Cable guys don’t get much respect, forget love. However there is one man who is quietly getting all the admiration: Brian Roberts, the chief executive officer of Comcast, the cablezilla that is now the largest cable and broadband services provider in the United States. Denver Post has a very flattering article on the guy in the Sunday edition.
Its a study in contrasts between John Malone, the man who led TCI (which later became AT&T Broadband and eventually Comcast) and Brian Roberts. Where Malone was bare knuckles and brash, Roberts is understated and does his fighting in private.
bq. “(Malone) has a different style,” Roberts said Friday during a visit to Denver to mark the first anniversary of Comcast’s $52 billion acquisition of AT&T Broadband. “There was a time when everybody needed to know what John thought in this industry.”
Roberts’ however puts a big question mark on cable telephony in the article.

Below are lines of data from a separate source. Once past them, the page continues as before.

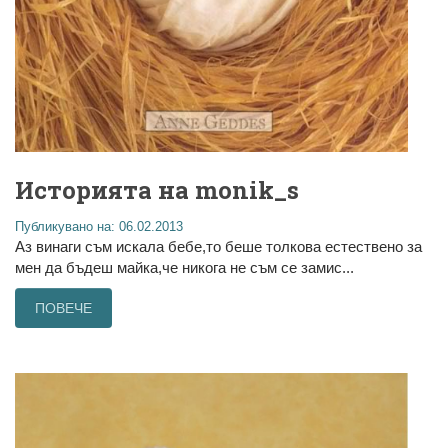
Историята на monik_s
Публикувано на: 06.02.2013
Аз винаги съм искала бебе,то беше толкова естествено за
мен да бъдеш майка,че никога не съм се замис...
ПОВЕЧЕ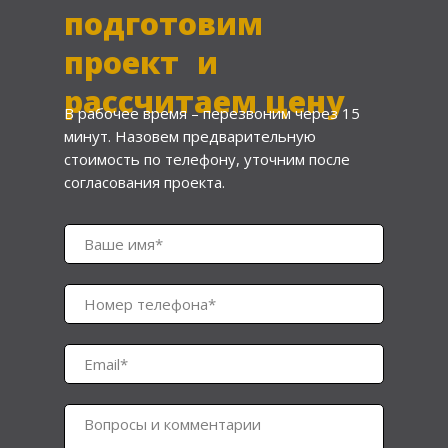
подготовим
проект и
рассчитаем цену
В рабочее время – перезвоним через 15
минут. Назовем предварительную
стоимость по телефону, уточним после
согласования проекта.
Ваше имя*
Номер телефона*
Email*
Вопросы и комментарии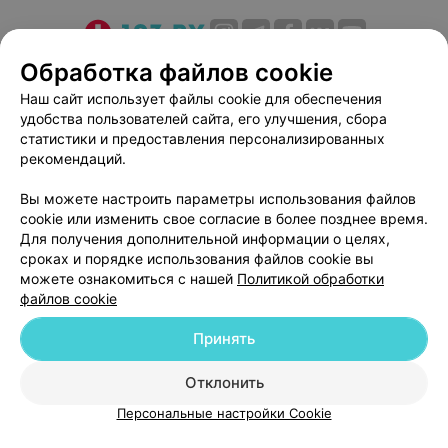
О проекте
Новости проекта
Размещение рекламы
Обработка файлов cookie
Медицинский маркетинг
Публичный договор
Наш сайт использует файлы cookie для обеспечения
удобства пользователей сайта, его улучшения, сбора
Пользовательское соглашение
Способы оплаты
статистики и предоставления персонализированных
Вакансии
Партнеры
рекомендаций.
Написать руководителю 103.by
Вы можете настроить параметры использования файлов
Написать в поддержку
cookie или изменить свое согласие в более позднее время.
Персональные настройки cookie
Для получения дополнительной информации о целях,
сроках и порядке использования файлов cookie вы
Обработка персональных данных
можете ознакомиться с нашей
Политикой обработки
файлов cookie
Принять
Отклонить
ВЫ ВЛАДЕЛЕЦ?
© 2026 ООО «Артокс Лаб», УНП 191700409
| 220012, Республика Беларусь,
Персональные настройки Cookie
г. Минск, улица Толбухина, 2, пом. 16 | help@103.by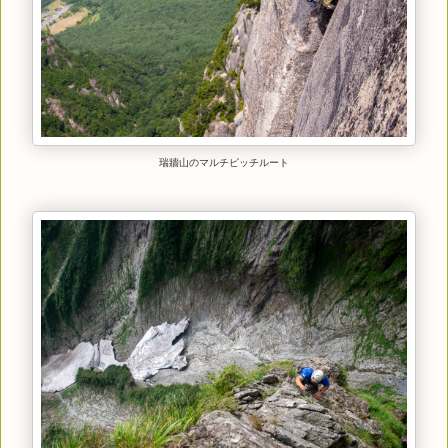
瑞牆山のマルチピッチルート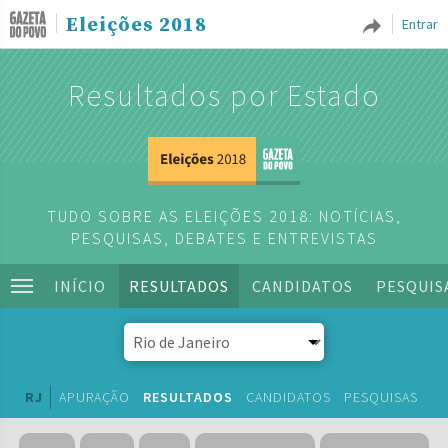
Eleições 2018
Entrar
Resultados por Estado
TUDO SOBRE AS ELEIÇÕES 2018: NOTÍCIAS,
PESQUISAS, DEBATES E ENTREVISTAS
INÍCIO
RESULTADOS
CANDIDATOS
PESQUIS
RJ
APURAÇÃO
RESULTADOS
CANDIDATOS
PESQUISAS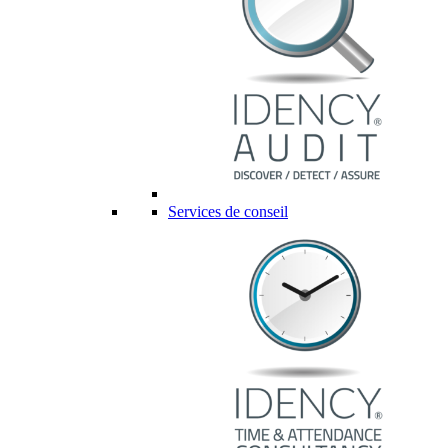
Services de conseil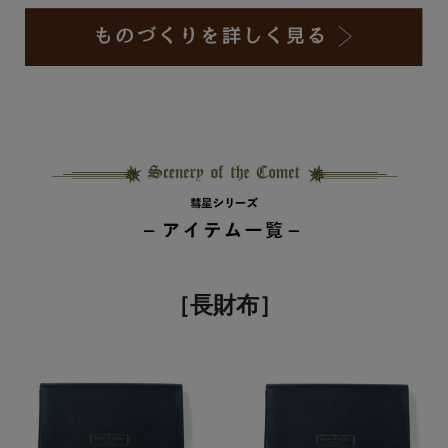
［長財布］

bq. Another business that hinges on Comcast’s influence: phone service over cable lines. Comcast provides the service to 1.3 million customers, a business built by AT&T’s costs-be-damned effort to create and dominate the market. Comcast chose to slam the brakes on that business, deeming AT&T’s focus on older, circuit-switch technology to be too expensive. Instead, Comcast is focusing its efforts on its traditional cable TV business and newer cable Internet services while it loses phone customers by the tens of thousands each quarter.
It seems the company going to be backing VoIP or internet telephony next year. It might be not such a good idea for this is the time to seize the initiative from Baby Bells. But Brian Roberts moves in mysterious ways, and we shall keep an eye on him.
Great observation about Brian Roberts. I read this article after Comcast announced its hostile bid for Disney. It is interesting, however, where Comcast seemed to be focusing on cable, now jumping into media pool. Some analysts say that it would be too early for Roberts to be juggling both industries. But as you say that “Roberts moves in mysterious ways”, he might prove them wrong.